Material for this task
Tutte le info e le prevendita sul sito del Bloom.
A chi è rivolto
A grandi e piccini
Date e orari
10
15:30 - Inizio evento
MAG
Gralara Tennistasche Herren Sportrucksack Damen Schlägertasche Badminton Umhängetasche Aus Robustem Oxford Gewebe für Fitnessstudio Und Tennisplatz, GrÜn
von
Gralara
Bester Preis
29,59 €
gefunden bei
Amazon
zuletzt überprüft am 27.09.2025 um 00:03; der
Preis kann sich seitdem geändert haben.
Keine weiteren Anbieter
* * *
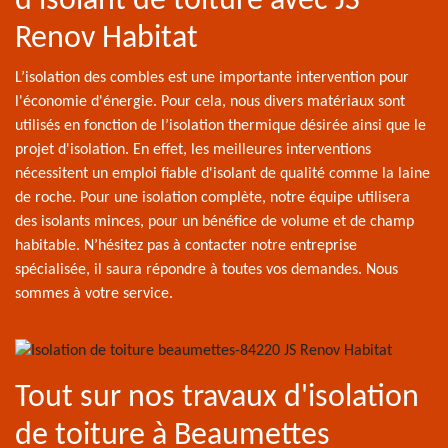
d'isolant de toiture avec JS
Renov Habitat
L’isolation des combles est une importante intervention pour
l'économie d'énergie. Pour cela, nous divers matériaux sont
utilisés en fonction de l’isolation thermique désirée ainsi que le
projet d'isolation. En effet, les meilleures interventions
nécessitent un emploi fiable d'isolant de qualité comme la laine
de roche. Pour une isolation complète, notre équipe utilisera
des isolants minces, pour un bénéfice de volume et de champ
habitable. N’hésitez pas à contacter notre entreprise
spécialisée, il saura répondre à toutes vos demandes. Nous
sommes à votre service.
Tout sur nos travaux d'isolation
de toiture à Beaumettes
--
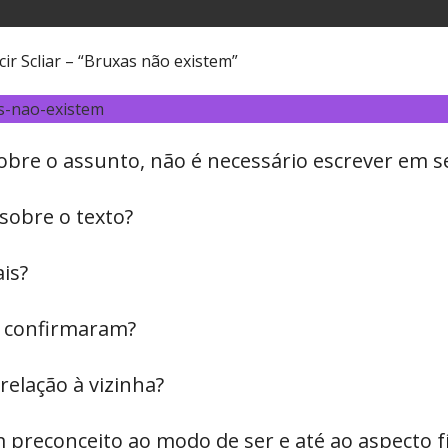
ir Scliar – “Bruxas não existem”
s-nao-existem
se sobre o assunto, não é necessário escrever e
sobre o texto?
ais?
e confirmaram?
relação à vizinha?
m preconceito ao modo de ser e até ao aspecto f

Aim of the task
Which lines hold the word "Gralara"? Return all of them from the records above.

Solution to this problem
Gralara Tennistasche Herren Sportrucksack Damen Schlägertasche Badminton Umhängetasche Aus Robustem Oxford Gewebe für Fitnessstudio Und Tennisplatz, GrÜn
Gralara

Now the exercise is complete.